There I sat in my recliner, my cat Gracie looking on intently (trusting little soul) while I was reading the directions and thinking that I really needed to try this thing out on a flesh & blood moving target.

I must admit I thought about zapping Gracie (for a fraction of a second) and then thought better of it. She is such a sweet cat. But, if I was going to give this thing to my wife to protect herself against a mugger, I did want some assurance that it would work as advertised.

Am I wrong?

So, there I sat in a pair of shorts and a tank top with my reading glasses perched delicately on the bridge of my nose, directions in one hand, and Tazer in another.

The directions said that: 

  • a one-second burst would shock and disorient your assailant;
  • a two-second burst was supposed to cause muscle spasms and a major loss of bodily control; and
  • a three-second burst would purportedly make your assailant flop on the ground like a fish out of water. 

Any burst longer than three seconds would be wasting the batteries. All the while I'm looking at this little device measuring about 5" long, less than 3/4 inch in circumference (loaded with two itsy, bitsy AAA batteries); pretty cute really, and thinking to myself, 'no possible way!'

What happened next is almost beyond description, but I'll do my best.

I'm sitting there alone, Gracie looking on with her head cocked to one side so as to say, ' Don 't do it stupid,' reasoning that a one second burst from such a tiny lil ole thing couldn't hurt all that bad.. I decided to give myself a one second burst just for heck of it.

I touched the prongs to my naked thigh, pushed the button, and...

WEAPONS OF MASS DESTRUCTION. WHAT THE... !!!

I'm pretty sure Hulk Hogan ran in through the side door, picked me up in the recliner, then body slammed us both on the carpet, over and over and over again. I vaguely recall waking up on my side in the fetal position, with tears in my eyes, body soaking wet, both nipples on fire, testicles nowhere to be found, with my left arm tucked under my body in the oddest position, and tingling in my legs! The cat was making meowing sounds I had never heard before, clinging to a picture frame hanging above the fireplace, obviously in an attempt to avoid getting slammed by my body flopping all over the living room.

Note:
If you ever feel compelled to 'mug' yourself with a Tazer,
one note of caution:

There is NO such thing as a one second burst when you zap yourself!
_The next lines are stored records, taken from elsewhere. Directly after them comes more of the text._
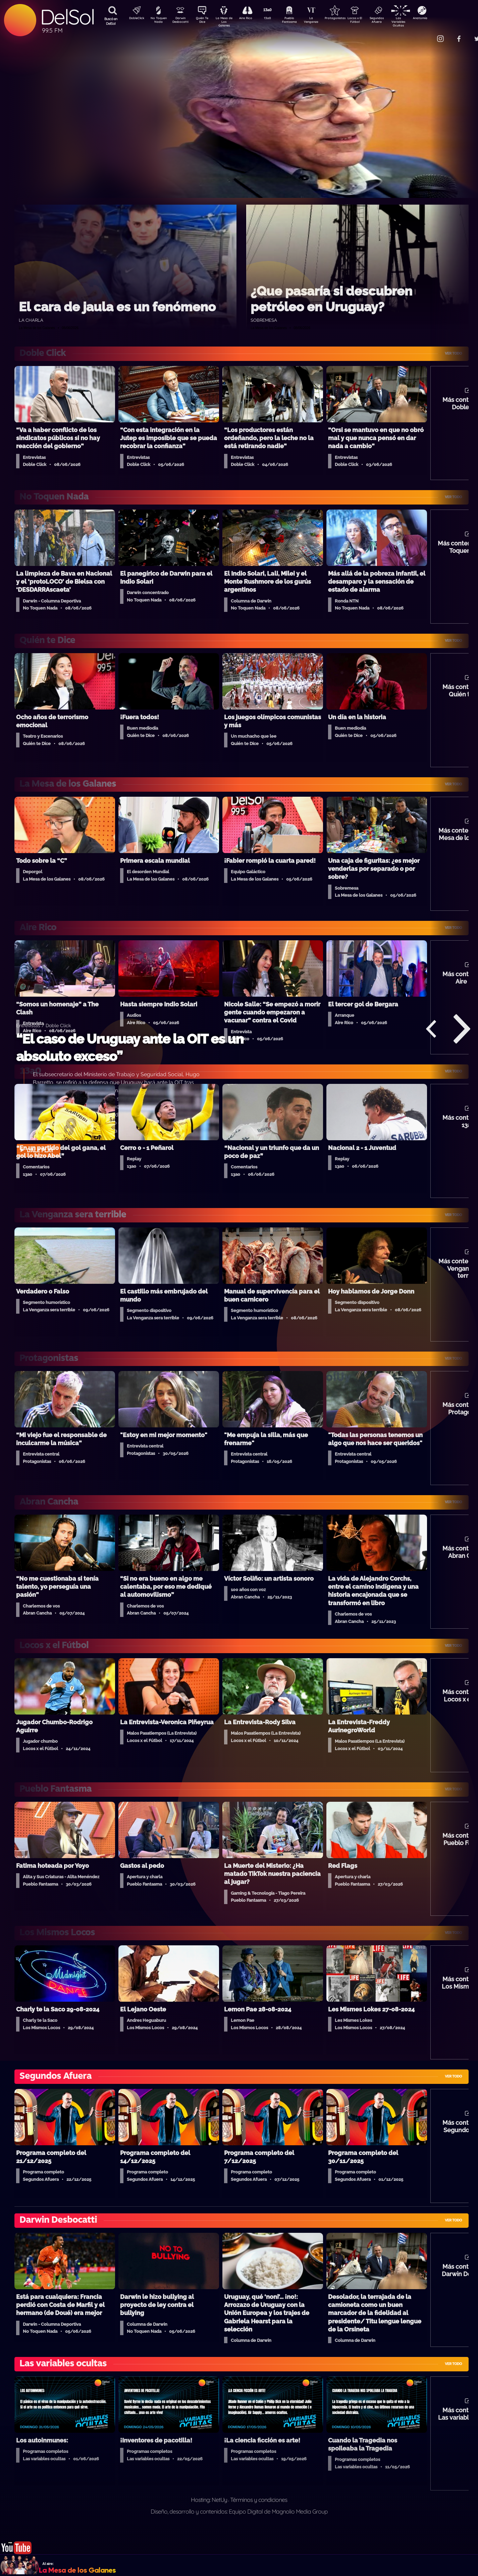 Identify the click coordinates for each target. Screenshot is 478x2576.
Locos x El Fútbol (369, 21)
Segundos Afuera (392, 21)
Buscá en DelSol (110, 21)
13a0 (275, 18)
You will not let go of that thing until it is dislodged from your hand by a violent thrashing about on the floor!
A three second burst would be considered conservative! 

A minute or so later (I can't be sure, as time was a relative thing at that point), I collected my wits (what little I had left), sat up and surveyed the landscape.
· My bent reading glasses were on the mantel of the fireplace.
· The recliner was upside down and about 8 feet or so from where it originally was.
· My triceps, right thigh and both nipples were still twitching.
· My face felt like it had been shot up with Novocain, and my bottom lip weighed 88 lbs.
· I had no control over the drooling.
· Apparently I had crapped in my shorts, but was too numb to know for sure, and my sense of smell was gone.
· I saw a faint smoke cloud above my head, which I believe came from my hair.
I'm still looking for my testicles and I'm offering a significant reward for their safe return!

PS: My wife can't stop laughing about my experience, loved the gift and now regularly threatens me with it!

If you think education is difficult, try being stupid!!!!